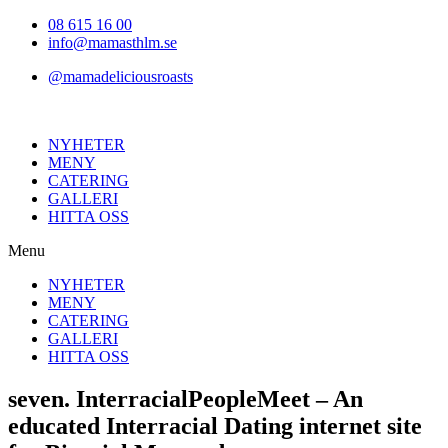
Hoppa
08 615 16 00
till
info@mamasthlm.se
innehållet
@mamadeliciousroasts
NYHETER
MENY
CATERING
GALLERI
HITTA OSS
Menu
NYHETER
MENY
CATERING
GALLERI
HITTA OSS
seven. InterracialPeopleMeet – An
educated Interracial Dating internet site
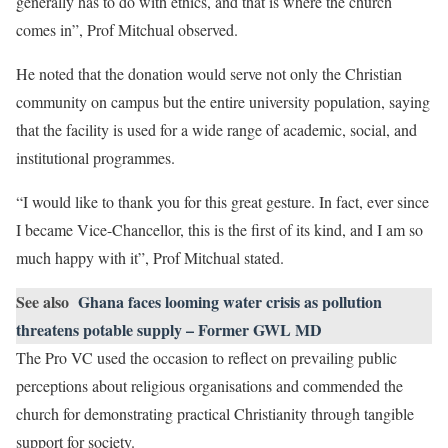
generally has to do with ethics, and that is where the church
comes in”, Prof Mitchual observed.
He noted that the donation would serve not only the Christian
community on campus but the entire university population, saying
that the facility is used for a wide range of academic, social, and
institutional programmes.
“I would like to thank you for this great gesture. In fact, ever since
I became Vice-Chancellor, this is the first of its kind, and I am so
much happy with it”, Prof Mitchual stated.
See also
Ghana faces looming water crisis as pollution
threatens potable supply – Former GWL MD
The Pro VC used the occasion to reflect on prevailing public
perceptions about religious organisations and commended the
church for demonstrating practical Christianity through tangible
support for society.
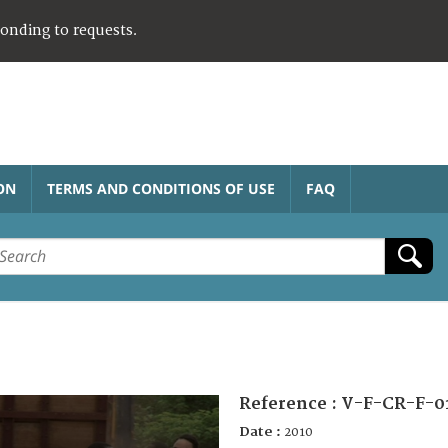
ponding to requests.
ON
TERMS AND CONDITIONS OF USE
FAQ
Reference :
V-F-CR-F-0
Date :
2010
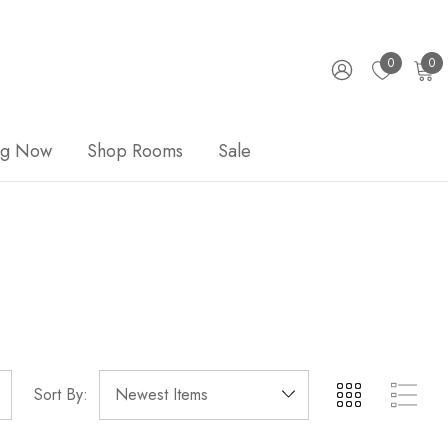
0
0
ng Now
Shop Rooms
Sale
Sort By:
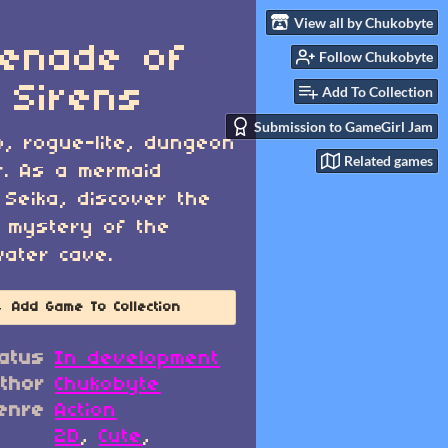
View all by Chukobyte
enade of
Follow Chukobyte
 Sirens
Add To Collection
Submission to GameGirl Jam
o, rogue-lite, dungeon
Related games
r. As a mermaid
Seika, discover the
 mystery of the
ater cave.
Add Game To Collection
atus
In development
thor
Chukobyte
enre
Action
2D
,
Cute
,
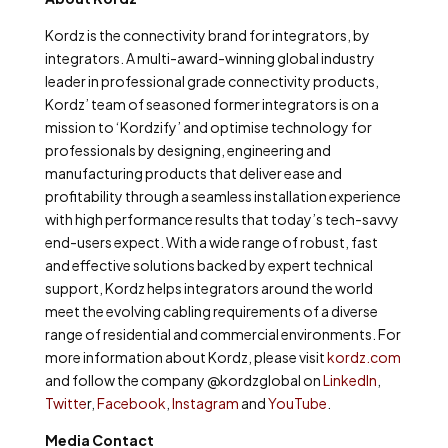
Kordz is the connectivity brand for integrators, by
integrators. A multi-award-winning global industry
leader in professional grade connectivity products,
Kordz’ team of seasoned former integrators is on a
mission to ‘Kordzify’ and optimise technology for
professionals by designing, engineering and
manufacturing products that deliver ease and
profitability through a seamless installation experience
with high performance results that today’s tech-savvy
end-users expect. With a wide range of robust, fast
and effective solutions backed by expert technical
support, Kordz helps integrators around the world
meet the evolving cabling requirements of a diverse
range of residential and commercial environments. For
more information about Kordz, please visit
kordz.com
and follow the company @kordzglobal on
LinkedIn
,
Twitte
r,
Facebook
,
Instagram
and
YouTube
.
Media Contact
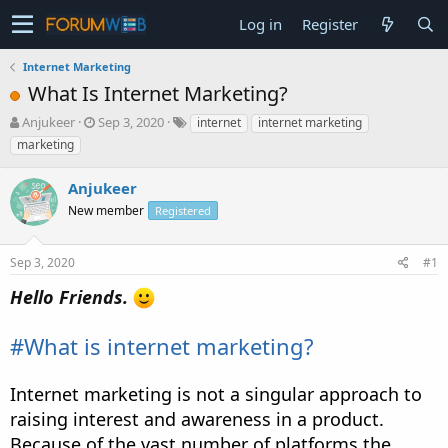
Log in
Register
Internet Marketing
What Is Internet Marketing?
T
S
Anjukeer
Sep 3, 2020
internet
internet marketing
h
t
marketing
r
a
e
r
Anjukeer
a
t
d
New member
d
Registered
s
a
t
t
Sep 3, 2020
#1
a
e
r
Hello Friends.
t
e
r
#What is internet marketing?
Internet marketing is not a singular approach to
raising interest and awareness in a product.
Because of the vast number of platforms the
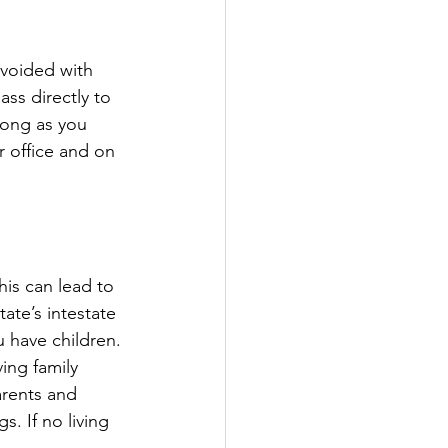
avoided with 
ss directly to 
long as you 
r office and on 
his can lead to 
ate’s intestate 
 have children.
ing family 
arents and 
s. If no living 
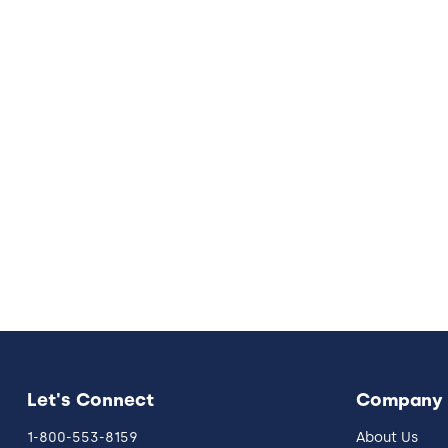
Let's Connect
Company
1-800-553-8159
About Us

* **EXERCISE DESCRIPTION**
Look at the records above. Copy every line where the string "What" occurs.

* **WRITTEN ANSWER**
What Is Internet Marketing?
#What is internet marketing?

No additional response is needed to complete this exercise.